费萨尔二世特意跑过去跟沙赫娜兹见面,俩人年纪相仿,一个二十出头,一个刚十五六岁,本该擦出点火花,结果呢?互相看对眼的可能性基本为零。
不止沙赫娜兹,伊朗这边可能也有更多的考量,毕竟那几年,伊拉克哈希姆王朝已经风雨飘摇,国内游行、抗议、暗流此起彼伏,王室眼看就要顶不住了。即便是能够得到伊朗的助力,又能够撑多久,谁也说不清楚。
联姻,就这么黄了。
阿卜杜拉亲王带着费萨尔二世灰溜溜地回了巴格达,临走时心里大概把伊朗王室的祖宗十八代都骂了一遍。一回巴格达,他们便急着找台阶下。
为了挽回颜面,宫廷里立刻忙碌起来,很快为费萨尔订下了另一门亲事,埃及公主法齐莱,一个头衔响亮却背景单薄的替补人选。
费萨尔二世与未婚妻
可谁也没想到,政变来得那么快。那个差一点成为伊拉克王后的法齐莱公主却在婚礼前两周失去了未婚夫,后来,即便过去多年,那位埃及公主却始终没有忘记这位年轻的未婚夫。
时间拨回到文章开头的那个血色清晨。
如果沙赫娜兹当初在这个巨大的政治漩涡中低了头,如果她选择了妥协,她的命运会怎样?
答案是毫无悬念的。
即使伊朗长公主嫁入巴格达,也根本挡不住伊拉克底层那座蓄积已久的活火山。愤怒的起义军不会因为王后是个伊朗人就放下手里的枪。相反,伊朗和伊拉克这种亲西方保守势力的抱团,只会让伊拉克的民族主义者觉得王室彻底沦为了外国帝国主义的走狗,杀起来只会更加毫不留情。

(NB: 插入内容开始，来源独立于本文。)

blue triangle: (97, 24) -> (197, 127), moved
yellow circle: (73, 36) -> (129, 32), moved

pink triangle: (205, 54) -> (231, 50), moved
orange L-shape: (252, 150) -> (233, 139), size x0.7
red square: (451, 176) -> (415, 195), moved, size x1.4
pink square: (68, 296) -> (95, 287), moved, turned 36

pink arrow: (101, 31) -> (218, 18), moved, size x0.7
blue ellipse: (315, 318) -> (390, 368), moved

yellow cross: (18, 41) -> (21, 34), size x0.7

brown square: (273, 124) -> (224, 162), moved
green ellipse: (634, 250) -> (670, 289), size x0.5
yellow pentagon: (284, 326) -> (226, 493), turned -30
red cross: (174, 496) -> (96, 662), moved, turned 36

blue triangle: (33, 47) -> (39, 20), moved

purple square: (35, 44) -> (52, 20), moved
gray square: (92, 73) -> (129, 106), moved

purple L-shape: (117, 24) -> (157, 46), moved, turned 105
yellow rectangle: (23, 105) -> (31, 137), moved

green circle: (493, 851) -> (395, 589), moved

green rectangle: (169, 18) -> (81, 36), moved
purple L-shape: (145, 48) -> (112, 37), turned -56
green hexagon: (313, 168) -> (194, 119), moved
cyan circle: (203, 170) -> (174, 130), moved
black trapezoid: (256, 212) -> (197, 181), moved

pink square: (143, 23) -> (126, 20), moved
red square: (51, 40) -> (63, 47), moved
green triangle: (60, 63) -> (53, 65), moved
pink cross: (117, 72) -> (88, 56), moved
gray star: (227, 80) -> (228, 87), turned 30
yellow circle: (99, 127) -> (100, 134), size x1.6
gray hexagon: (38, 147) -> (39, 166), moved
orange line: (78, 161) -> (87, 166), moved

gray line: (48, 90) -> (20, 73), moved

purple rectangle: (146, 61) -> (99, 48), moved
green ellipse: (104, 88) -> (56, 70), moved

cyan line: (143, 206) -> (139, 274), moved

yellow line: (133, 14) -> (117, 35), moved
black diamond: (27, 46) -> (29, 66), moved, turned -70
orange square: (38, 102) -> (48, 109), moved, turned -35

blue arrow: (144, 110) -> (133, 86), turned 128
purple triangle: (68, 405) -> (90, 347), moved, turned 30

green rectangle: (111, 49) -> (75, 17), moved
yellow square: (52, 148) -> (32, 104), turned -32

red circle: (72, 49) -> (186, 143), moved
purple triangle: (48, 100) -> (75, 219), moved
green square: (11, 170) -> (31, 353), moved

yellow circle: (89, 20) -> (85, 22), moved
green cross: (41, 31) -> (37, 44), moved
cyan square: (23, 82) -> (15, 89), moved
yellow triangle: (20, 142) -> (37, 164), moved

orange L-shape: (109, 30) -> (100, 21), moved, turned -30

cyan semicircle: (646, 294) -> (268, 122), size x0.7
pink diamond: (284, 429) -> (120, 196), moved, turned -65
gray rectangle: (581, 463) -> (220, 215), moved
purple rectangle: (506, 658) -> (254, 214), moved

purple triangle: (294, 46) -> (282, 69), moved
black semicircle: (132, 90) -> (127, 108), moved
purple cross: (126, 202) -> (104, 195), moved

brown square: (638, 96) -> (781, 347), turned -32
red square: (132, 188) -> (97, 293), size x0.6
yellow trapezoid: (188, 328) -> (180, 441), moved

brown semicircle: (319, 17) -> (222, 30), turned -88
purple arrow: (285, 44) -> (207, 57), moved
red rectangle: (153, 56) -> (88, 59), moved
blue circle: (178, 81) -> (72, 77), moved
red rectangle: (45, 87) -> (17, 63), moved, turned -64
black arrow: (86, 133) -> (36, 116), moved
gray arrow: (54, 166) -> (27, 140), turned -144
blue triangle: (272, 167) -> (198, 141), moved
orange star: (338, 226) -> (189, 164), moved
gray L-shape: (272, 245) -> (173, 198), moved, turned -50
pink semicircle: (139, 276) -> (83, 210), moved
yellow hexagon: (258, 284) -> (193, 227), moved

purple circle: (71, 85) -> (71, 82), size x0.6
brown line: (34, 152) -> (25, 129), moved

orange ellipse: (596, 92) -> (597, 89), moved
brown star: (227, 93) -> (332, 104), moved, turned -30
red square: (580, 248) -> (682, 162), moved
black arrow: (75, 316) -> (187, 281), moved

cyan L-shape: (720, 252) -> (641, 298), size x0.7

在那场名为“7月14日革命”的屠杀中,她大概率会穿着凌乱的真丝睡衣,在惊恐的尖叫声中,和那个唯唯诺诺的国王丈夫一起,被一排密集的子弹打成筛子。她高贵的血统,在暴风骤雨般的革命面前,比一张废纸都不如。政变发生的太快,这种情况下,伊朗这位亲家,也很难在几个小时之内,派兵救驾。
可以说,沙赫娜兹其实是躲过了一场生死劫。
命运的棋盘上,真的有赢家吗?
当巴格达的血迹被清洗干净,中东的政治版图重新洗牌。坐在德黑兰王宫里的沙赫娜兹,虽然逃过了成为伊拉克孤魂野鬼的命运,却悲哀地发现,自己依然没能逃出政治联姻的宿命。
几年后,巴列维国王亲手将女儿推向了另一场政治联姻的祭坛。新郎,是伊朗军方大佬扎赫迪将军的儿子阿尔德希尔。这位扎赫迪将军是谁?正是当年在美国中情局支持下发动政变,把流亡的巴列维重新迎回王座的大恩人。
用大女儿去偿还军方的救驾之恩,把枪杆子牢牢绑在自己的战车上。多完美的政治闭环。
这一次,沙赫娜兹没能拒绝。也许是耗尽了所有的力气,也许是明白了身为公主的最终宿命。走进了另一个名为政治利益的囚笼。
再后来。到了,1979年,一场更为猛烈的伊斯兰革命席卷伊朗,曾经不可一世的巴列维王朝轰然倒塌,如同当年的伊拉克王室一样,灰飞烟灭。沙赫娜兹跟着父亲仓皇逃离了那座困了她半生的宫殿,流亡海外。